〇事例報告・事例検証でよくわからなかったこと

(質問)ゴミ屋敷の処理・片付けは行政で行ったと思うが、料金は本人負担となるのか、行政負担なのか。

(回答)現在までのところ、住宅内の処理・片付けは行っておりません。借家の退去や借金返済などの対応を含めて、法テラスを用して弁護士に相談中です。

 

(質問)緊急入所までの間、食糧支援をされたとのこと、大事な支援と考えるが食糧費はどのようなところから捻出されたのか。

(回答)千歳市社会福祉協議会が実施する「非常用食料品緊急支給サービス事業を活用しました。千歳市民のうち低所得のための入手が困難で緊急的に食料支給の援助が必要な世帯」を対象に支給するもので、財源は赤い羽根共同募金の配分金が充てられています。

 

(質問)権利擁護(成年後見制度)をなぜ利用しなかったのか。

(回答)相談当初、年金通知書や預金通帳等が手元になく財産状況が不明なことから、司法書士の先生の提案でご本人と司法書士との間で「財産管理委任契約」を締結して、財産状況の把握を優先して対応しました。ご本人の判断能力は軽度認知障害(MCI)との診断がありましたが、面談では明らかな認知機能の低下は見られませんでした。

「財産管理委任契約」は精神上の障害による判断能力の減退がない場合でも利用ができる民法上の委任契約の規定にも基づく制度で、将来的に成年後見制度利用も検討しながらの支援となりました。

 

※「財産管理委任契約」とは

自分の財産の管理やその他の生活上の事務の全部または一部について、代理権を与える人を選んで具体的な管理内容を決めて委任するものです。財産管理委任契約は精神上の障害による判断能力の減退がない場合でも利用できます。

 

〇意思決定支援で困っていること

・認知機能低下の方の意思決定支援

・認知症とパーソナル障害、また家族の意思

・実際に思っていること、言葉に出されることに相違があるときに、どうやって本音を引き出し支援していくと良いか

・認知症の方の思いや生きがいについて答えが見えないとき

 

〇今回の研修で特に印象に残ったことや学べたこと

・北区地域包括様のサポートはとても頼りになる。

・意思決定を繰り返し行うことや、1日の流れを把握することに当たり前のことだが、盲点であると感じた。

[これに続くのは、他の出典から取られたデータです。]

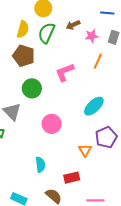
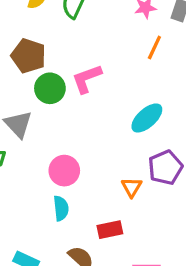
brown pentagon: (24, 56) -> (28, 56), moved
pink L-shape: (65, 72) -> (87, 79), moved
pink circle: (52, 124) -> (64, 171), moved

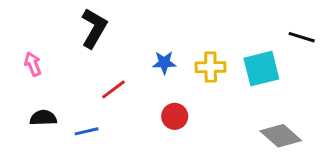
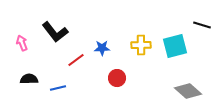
black L-shape: (94, 28) -> (55, 32), moved, turned 112
blue star: (164, 63) -> (102, 48), moved

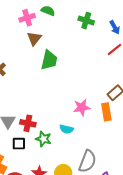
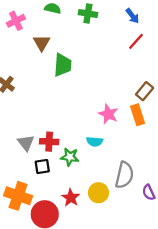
pink cross: (27, 18) -> (16, 21), moved
green cross: (86, 21) -> (88, 14), moved
pink star: (82, 107) -> (108, 114), turned -30

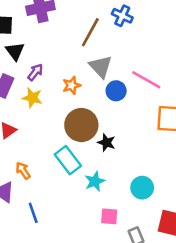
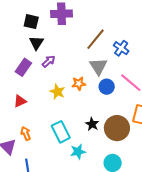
blue cross: (122, 16) -> (121, 48), moved
orange star: (72, 85) -> (79, 84), moved
yellow star: (32, 98) -> (57, 92), moved
brown circle: (81, 125) -> (117, 128), moved

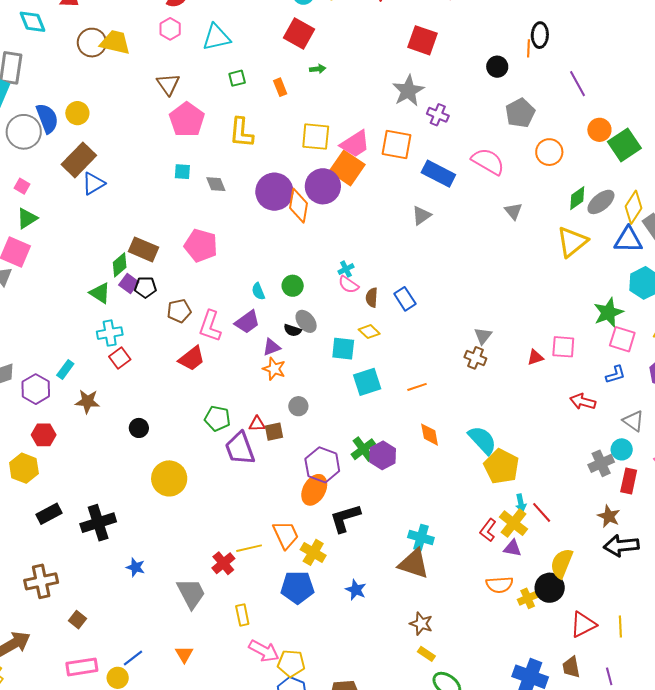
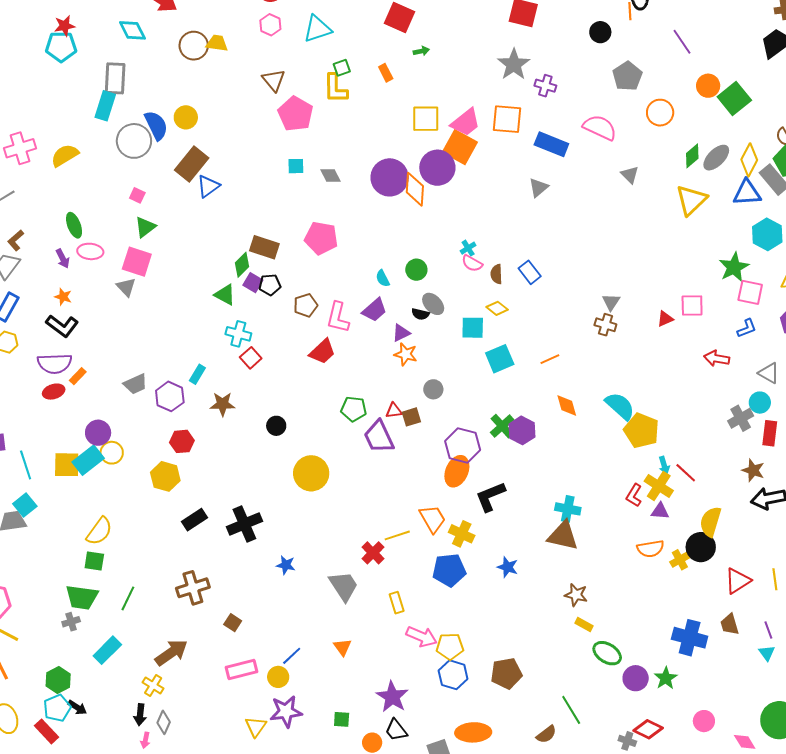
yellow trapezoid: (115, 42) -> (217, 43), size x0.7
yellow L-shape: (241, 133) -> (335, 88), moved
cyan cross: (110, 333) -> (238, 334), turned 30

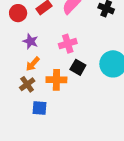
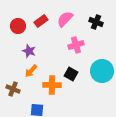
pink cross: (68, 44) -> (76, 45), moved
brown cross: (27, 84) -> (13, 89), moved, turned -32

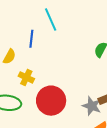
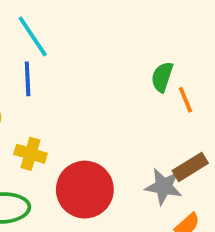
cyan line: (51, 20) -> (33, 36), moved

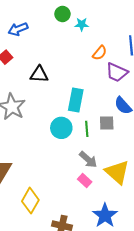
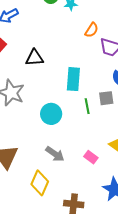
cyan circle: (61, 128) -> (51, 114), moved
gray arrow: (88, 160) -> (55, 154), moved

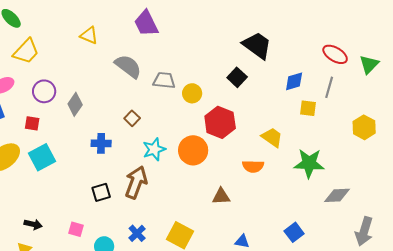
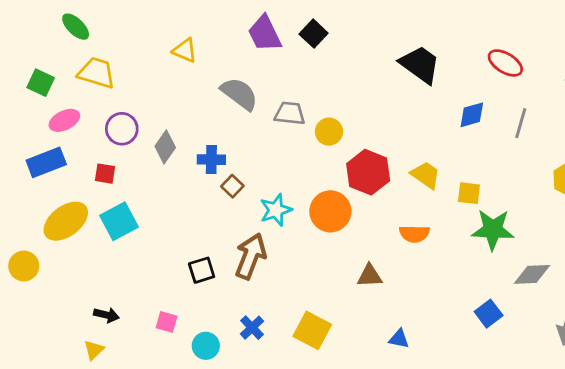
yellow trapezoid: (26, 51) -> (97, 73), turned -116
red ellipse: (335, 54) -> (505, 63), moved
black square: (237, 77) -> (314, 34), moved
yellow square: (308, 108) -> (469, 193), moved
brown square: (132, 118) -> (232, 186), moved
yellow trapezoid: (272, 137) -> (426, 175), moved
blue cross: (101, 143) -> (211, 160), moved
blue square: (294, 232) -> (489, 314), moved

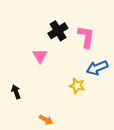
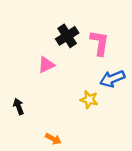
pink triangle: (40, 56) -> (46, 65), turned 35

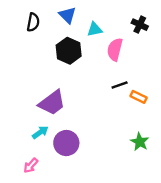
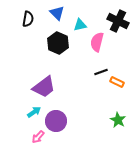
black cross: (140, 25) -> (118, 21), size x1.5
pink arrow: (31, 166) -> (38, 137), moved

・支援者が一人で抱え込まずに、周囲の関係者への相談の共有という部分については、自分の中でも意識していくべきところだと感じた。

・成年後見制度について理解を深めなければと感じた研修だった。

・ご本人の意思決定を引き出すため、支援者との関係づくりがとても大切だと感じた。不衛生な環境下でも飲食を共にする、さすがだと感じた。

・権利擁護の難しさを痛感した。自分たちの物差しが狭いと不適切としてしまいがちなことが実に多いのではないか。より慎重に関わっていきたい。また、記録もきちんと残していきたい。

・普段、成年後見制度を利用するような支援にはあまり関わらないこともあり、気になって受講した。多くのスタッフが関わり、連携し合いながら信頼を得て進んでいくのは、どの支援も必要だが、おろそかにしてしまってはいないだろうかと改めて考えさせられた。

 

 ほかにもたくさんのご感想をいただきました。ありがとうございました。





最後にWi-Fi環境の不安定さやマイクの聞き取りにくさなどご不便をおかけした点がありましたことをお詫び申し上げます。